Conclusion: Patients with anxiety symptoms and a high bicarbonate level at NIV initiation are potentially good responders in terms of an improvement in hypercapnia. Also, higher inspiratory ventilator pressures are associated with a larger reduction in PaCO2. However, the improvement in hypercapnia does not seem to be associated with an improved survival and emphasizes the need to look beyond PaCO2 when considering NIV initiation.

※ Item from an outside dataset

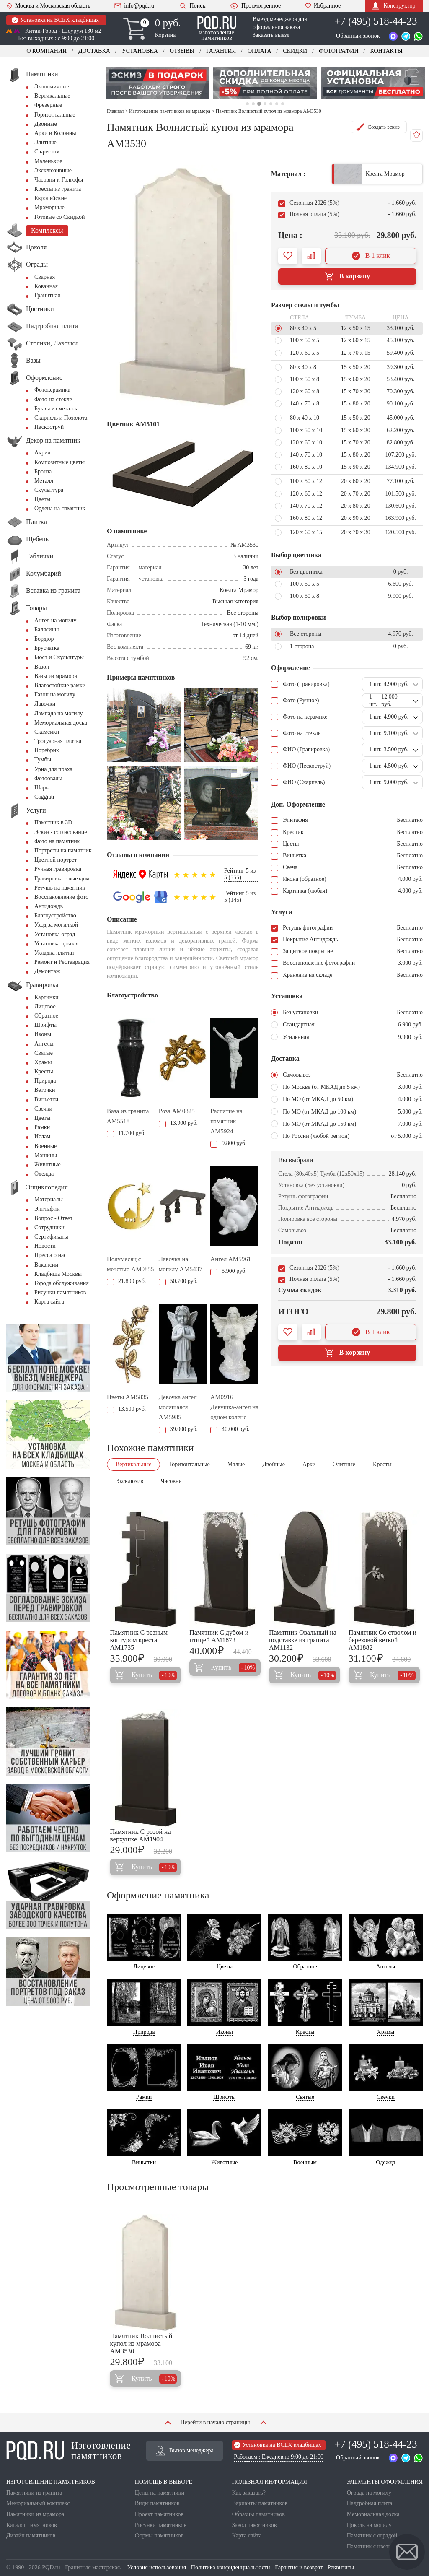 Image resolution: width=429 pixels, height=2576 pixels. Describe the element at coordinates (56, 408) in the screenshot. I see `Буквы из металла` at that location.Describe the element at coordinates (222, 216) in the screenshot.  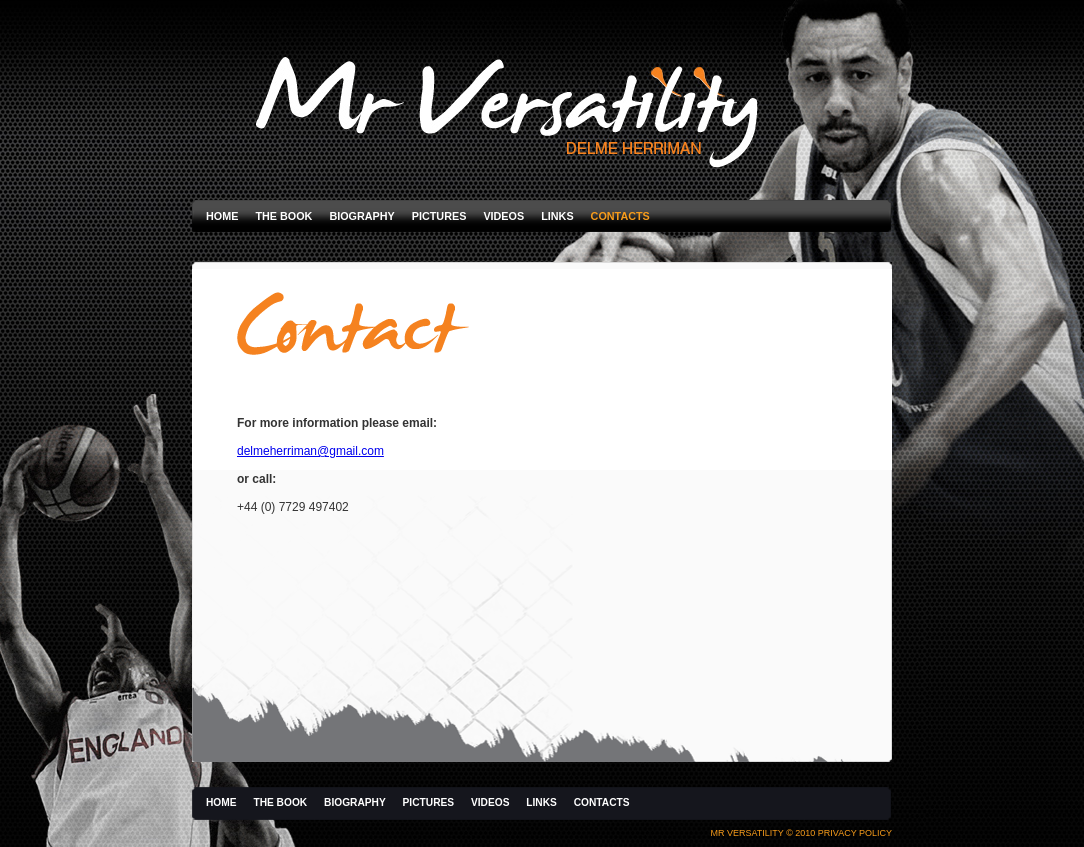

Keywords: bicarbonate; carbon dioxide; chronic obstructive pulmonary disease; exacerbation; home mechanical ventilation; respiratory insufficiency.
Conflict of interest statement
Disclosure PJW reports grants and personal fees from Philips Respironics, RESMED, and VIVISOL, and grants from MediqTefa and Air Liquide, outside the submitted work. MD reports grants and personal fees from Philips Respironics, grants from RESMED Ltd, and Breas Medical, and personal fees from Vivisol BV, outside the submitted work. Funding sources had no involvement in the study design and in the collection, analysis, and interpretation of data. The other authors report no conflicts of interest in this work.